WHAT THE TASK ASKS:
No pictures should be carried over. Output all other parts of the entries verbatim.

━━ DATA UNDER STUDY

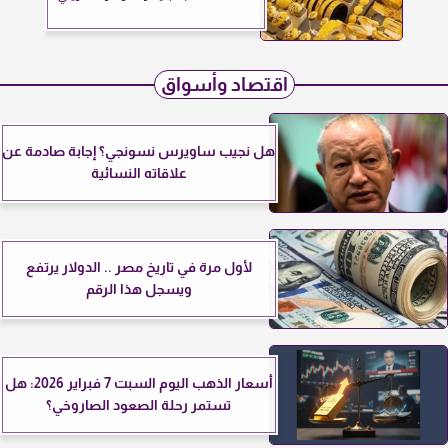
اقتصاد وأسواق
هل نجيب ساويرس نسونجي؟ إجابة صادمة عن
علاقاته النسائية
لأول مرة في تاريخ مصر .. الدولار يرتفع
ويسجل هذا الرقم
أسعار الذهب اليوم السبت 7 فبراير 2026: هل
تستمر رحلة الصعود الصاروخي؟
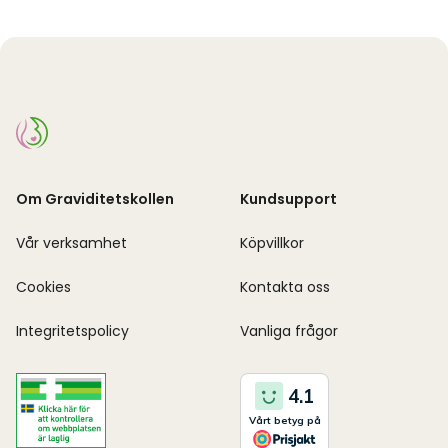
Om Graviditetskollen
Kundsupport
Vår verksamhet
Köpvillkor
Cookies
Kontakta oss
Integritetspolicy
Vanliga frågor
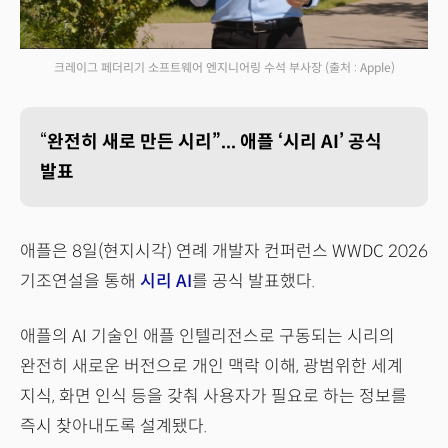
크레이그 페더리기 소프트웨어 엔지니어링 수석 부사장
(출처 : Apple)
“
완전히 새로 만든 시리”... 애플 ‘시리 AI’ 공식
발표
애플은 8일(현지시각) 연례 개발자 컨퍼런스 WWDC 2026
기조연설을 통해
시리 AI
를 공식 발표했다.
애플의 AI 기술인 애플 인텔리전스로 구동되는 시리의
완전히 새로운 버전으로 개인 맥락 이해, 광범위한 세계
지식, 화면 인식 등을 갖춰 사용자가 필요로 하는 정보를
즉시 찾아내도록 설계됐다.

━━━━

TASK SOLUTION:
اقتصاد وأسواق
هل نجيب ساويرس نسونجي؟ إجابة صادمة عن
علاقاته النسائية
لأول مرة في تاريخ مصر .. الدولار يرتفع
ويسجل هذا الرقم
أسعار الذهب اليوم السبت 7 فبراير 2026: هل
تستمر رحلة الصعود الصاروخي؟
Om Graviditetskollen
Kundsupport
Vår verksamhet
Köpvillkor
Cookies
Kontakta oss
Integritetspolicy
Vanliga frågor
크레이그 페더리기 소프트웨어 엔지니어링 수석 부사장
(출처 : Apple)
“
완전히 새로 만든 시리”... 애플 ‘시리 AI’ 공식
발표
애플은 8일(현지시각) 연례 개발자 컨퍼런스 WWDC 2026
기조연설을 통해
시리 AI
를 공식 발표했다.
애플의 AI 기술인 애플 인텔리전스로 구동되는 시리의
완전히 새로운 버전으로 개인 맥락 이해, 광범위한 세계
지식, 화면 인식 등을 갖춰 사용자가 필요로 하는 정보를
즉시 찾아내도록 설계됐다.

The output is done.